A key Martha’s Vineyard Commission subcommittee informally, but strongly, recommended rejecting the 54-acre, 29-lot Meeting House Way subdivision on Monday, leaving the fate of the expansive project in limbo three days before it is set to go before the full body for a final vote.

“This is a character issue,” said longtime commissioner Linda Sibley at the land use planning committee meeting Monday night. “It’s enough that we have to deal with individual McMansions out there. But there’s something about the character of this development that isn’t compatible . . . I can’t see this. No, I can’t vote for it.”

The LUPC generally votes a recommendation on most development of regional impact (DRI) projects before they come before the full commission for a decision. The commission is not bound to follow the recommendation.

On Monday, commissioners decided rather than take a vote, to simply take a straw poll on the Meeting House development — the largest subdivision to come before the commission in decades. Commissioners said the consensus was so clear, it would not be worth running through a list of proposed conditions for the project.

The straw poll was 8-2 against the project. All commissioners eligible to vote on the project were present save four: Ernie Thomas, Josh Goldstein, Gail Barmakian and James Joyce.

“Where do we draw the line? Where do we finally say enough of development, of suburbanization of Martha’s Vineyard?” asked commission chairman Doug Sederholm. “I think it’s too much.”

The applicant, Douglas K. Anderson, is a Utah-based developer who bought the property with in 2017 for $6.6 million. He has been represented by Edgartown attorney Sean Murphy and engineer Douglas Hoehn at commission hearings.

On Monday, Mr. Murphy said he would take the commission’s straw poll back to Mr. Anderson and decide over the next days whether they wanted to pull the project without prejudice or let it move on to the full deliberation and vote this Thursday. If the commission votes to formally deny the project, the applicant has the option to appeal the decision in superior court.

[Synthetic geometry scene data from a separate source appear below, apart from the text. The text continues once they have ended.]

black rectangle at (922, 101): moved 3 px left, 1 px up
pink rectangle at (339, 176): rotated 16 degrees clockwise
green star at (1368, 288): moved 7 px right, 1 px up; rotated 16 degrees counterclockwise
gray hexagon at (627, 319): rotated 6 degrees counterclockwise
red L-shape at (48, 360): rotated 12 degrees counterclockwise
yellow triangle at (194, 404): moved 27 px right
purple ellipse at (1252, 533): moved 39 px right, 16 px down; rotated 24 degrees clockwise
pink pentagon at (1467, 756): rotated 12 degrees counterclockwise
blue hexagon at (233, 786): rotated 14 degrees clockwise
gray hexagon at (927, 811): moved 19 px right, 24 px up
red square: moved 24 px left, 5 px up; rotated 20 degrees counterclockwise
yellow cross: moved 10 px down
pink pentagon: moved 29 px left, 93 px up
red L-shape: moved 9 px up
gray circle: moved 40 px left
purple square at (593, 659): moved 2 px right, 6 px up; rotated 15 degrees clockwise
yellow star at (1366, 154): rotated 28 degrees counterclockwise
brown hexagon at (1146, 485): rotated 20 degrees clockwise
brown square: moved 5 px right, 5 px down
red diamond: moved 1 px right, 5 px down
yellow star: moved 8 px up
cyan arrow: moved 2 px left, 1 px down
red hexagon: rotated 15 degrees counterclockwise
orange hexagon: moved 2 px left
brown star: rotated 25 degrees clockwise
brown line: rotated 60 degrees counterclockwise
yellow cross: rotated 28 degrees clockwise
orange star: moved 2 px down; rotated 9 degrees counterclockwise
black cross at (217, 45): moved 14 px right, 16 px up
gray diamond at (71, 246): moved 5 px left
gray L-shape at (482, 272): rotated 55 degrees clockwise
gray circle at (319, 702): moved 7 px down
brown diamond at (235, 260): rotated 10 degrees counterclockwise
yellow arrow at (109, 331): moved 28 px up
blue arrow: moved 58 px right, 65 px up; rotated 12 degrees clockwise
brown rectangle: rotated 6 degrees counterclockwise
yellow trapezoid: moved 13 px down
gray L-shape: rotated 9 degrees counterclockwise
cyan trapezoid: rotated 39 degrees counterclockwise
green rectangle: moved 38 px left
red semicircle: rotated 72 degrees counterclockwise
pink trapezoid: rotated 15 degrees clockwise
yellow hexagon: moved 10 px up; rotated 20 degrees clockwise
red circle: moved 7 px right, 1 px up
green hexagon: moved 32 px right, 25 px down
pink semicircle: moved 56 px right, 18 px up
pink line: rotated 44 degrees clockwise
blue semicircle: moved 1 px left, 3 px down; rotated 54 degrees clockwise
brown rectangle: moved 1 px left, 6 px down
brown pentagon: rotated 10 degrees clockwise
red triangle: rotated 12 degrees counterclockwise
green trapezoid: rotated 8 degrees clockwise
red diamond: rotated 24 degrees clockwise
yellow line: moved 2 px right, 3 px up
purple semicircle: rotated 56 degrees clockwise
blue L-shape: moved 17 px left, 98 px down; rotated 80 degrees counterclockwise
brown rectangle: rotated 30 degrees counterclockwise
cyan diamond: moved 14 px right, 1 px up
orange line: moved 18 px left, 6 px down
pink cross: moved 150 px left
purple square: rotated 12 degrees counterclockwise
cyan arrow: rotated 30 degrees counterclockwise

Executive assistant with the commission Lucy Morrison confirmed on Tuesday that the commission heard back from the applicant and that they want to proceed as planned with deliberations on Thursday. 

The Meeting House Way subdivision has labored through the commission’s permitting process for nearly two years, receiving two full redesigns before coming back for its third public hearing before the commission over the past month and a half. A previous iteration of the plan was similarly rejected by the LUPC in a heated 7-2 vote in the summer of 2019, after which developers went back to the drawing board.

The project is proposed for vacant land off Meeting House Way in Edgartown that contains rare moth habitat and natural heritage land.

The current iteration of the plan has evolved from the original proposal in 2018, with smaller maximum home sizes, more open space, and the inclusion of 14 deed-restricted town-homes priced at approximately $400,000. The 28-lot project has a maximum home size of 3,800 square feet, significant energy and nitrogen standards, and a more than $1 million affordable housing offer that would go to the Edgartown affordable housing committee.

But commissioners on Monday — framing the subdivision as a defining moment for the body and the Island — said the changes were not enough for a project they felt already teetered much too far on the fulcrum of development versus preservation.

“This is one of the inflection point decisions for the MVC,” said commissioner Ben Robinson. “This is such a complex project, and I think we should be striving for simplicity. And the complexity belies the problem — that we can’t even get through the list of offers, to even get to what we would consider conditions, because it is so complex, because it is so big, and because it is essentially unwarranted for the Island.”

Most others agreed and said it would take significant changes to alter their decision. They included Ms. Sibley, Mr. Sederholm, Mr. Robinson, Joan Malkin, Rob Doyle, Fred Hancock, Jim Vercruysse and Christina Brown.

Two commissioners — Clarence A. (Trip) Barnes and LUPC chairman Richard Toole — indicated they would vote yes on the project, saying that the applicant had followed all the commission’s recommendations and that a rejection would be unjustifiable. Mr. Barnes had previously voted to approve an earlier version of the project at an LUPC meeting back in 2019.

“They’ve done almost everything we suggested they do, at every iteration, and it keeps getting better and better and it has come a long way since day one, when I would have said no way,” Mr. Toole said. “I am concerned about, we keep moving the goalposts. When this thing started, the rules were such and such, and now they seem to be stricter.”

Mr. Barnes said the project was “as good as it was going to get.”

“I think they’ve done a hell of a job, they’ve changed it around . . . it’ll bring in money for the town. I’m for it,” Mr. Barnes said.

But after the straw poll, Mr. Toole decided it wasn’t worth running through the applicant’s offers, instead letting them use the poll as a bellwether for their decision to either go on with or delay the scheduled vote on Thursday.

“I think the applicant heard the bad news,” Mr. Toole said. “I think we’re asking for a big change here.”

Deliberations are officially scheduled for the meeting of the commission's full body on Thursday, at 7 p.m. over Zoom.